- **Supplied material**:
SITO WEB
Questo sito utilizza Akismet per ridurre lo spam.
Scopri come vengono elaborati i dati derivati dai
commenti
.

--

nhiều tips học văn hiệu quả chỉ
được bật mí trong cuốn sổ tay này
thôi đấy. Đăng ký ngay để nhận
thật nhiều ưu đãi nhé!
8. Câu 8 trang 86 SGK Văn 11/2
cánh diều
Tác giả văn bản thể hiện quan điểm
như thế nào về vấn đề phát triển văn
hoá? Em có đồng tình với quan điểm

- **Exercise**:
Above are records; repeat only the lines starting at the line with "như thế nào về vấn đề phát triển văn" and ending at the line with "hoá? Em có đồng tình với quan điểm", exactly as they appear, both included.

- **Result of the exercise**:
như thế nào về vấn đề phát triển văn
hoá? Em có đồng tình với quan điểm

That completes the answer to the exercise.